Endpoint invoke response
*************************

As shown in the previous example, the response from a GraphStorm real-time inference endpoint will include
a JSON object in the ``Body`` field of the SageMaker API response. The details of the response syntax can be found
in the :ref:`specification of real-time inference response <rt-response-body-spec>`.

An example of a successful inference response:

.. code:: json

    {
        "status_code" : 200,
        "request_uid" : "569d90892909c2f8",
        "message"     : "Request processed successfully.",
        "error"       : "",
        "data"        : {
                          "results" : [
                              {
                                  "node_type" : "paper",
                                  "node_id"   : "p9604",
                                  "prediction": [
                                      0.03836942836642265,
                                      0.06707385182380676,
                                      0.11153795570135117,
                                      0.027591131627559662,
                                      0.03496604412794113,
                                      0.11081098765134811,
                                      0.005487487651407719,
                                      0.027667740359902382,
                                      0.11663214862346649,
                                      0.11842530965805054,
                                      0.020509174093604088,
                                      0.031869057565927505,
                                      0.27694952487945557,
                                      0.012110156007111073
                                  ]
                              },
                              {
                                  "node_type" : "paper",
                                  "node_id"   : "p8946",
                                  "prediction": [
                                      0.03848873823881149,
                                      0.06991259753704071,
                                      0.057228244841098785,
                                      0.02898392826318741,
                                      0.046037621796131134,
                                      0.09567245841026306,
                                      0.008081010542809963,
                                      0.02855496294796467,
                                      0.2774551510810852,
                                      0.07382062822580338,
                                      0.03699302300810814,
                                      0.047642651945352554,
                                      0.1794610172510147,
                                      0.011668065562844276
                                  ]
                              }
                          ]
        }
    }

In this example response for a classification task, the ``prediction`` field contains the logits of model
predictions. You can use classification method, e.g., `argmax`, to get the final class. For example, the
`argmax` result of the prediction of the paper node ``p9604`` is 12, which means this paper is predicted
to belong to the 13th class as classes are normally one-hot encoded from 0.

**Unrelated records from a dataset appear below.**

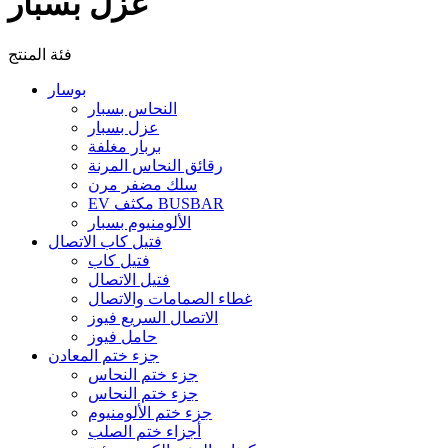
عزل بسبار
فئة المنتج
بوسار
النحاس بسبار
عزل بسبار
بربار مغلفة
رقائق النحاس المرنة
سلك مضفر مرن
EV مكثف BUSBAR
الألومنيوم بسبار
فتيل كاب الاتصال
فتيل كاب
فتيل الاتصال
غطاء الصمامات والاتصال
الاتصال السريع فيوز
حامل فيوز
جزء ختم المعادن
جزء ختم النحاس
جزء ختم النحاس
جزء ختم الألومنيوم
أجزاء ختم الصلب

An example of an error response:

.. code:: json

    {
        "status_code"   : 401,
        "request_uid"   : "d3f2eaea2c2c7c76",
        "message"       : "",
        "error"         : "Missing Required Field: The input payload missed the 'targets' field. Please refer to the
                          GraphStorm realtime inference documentation for required fields.",
        "data"          : {}
    }

This example response provides a feedback to the invoker, explaining there is an error (401) in the payload content.
And the detailed reason is that the request payload should include a ``targets`` field.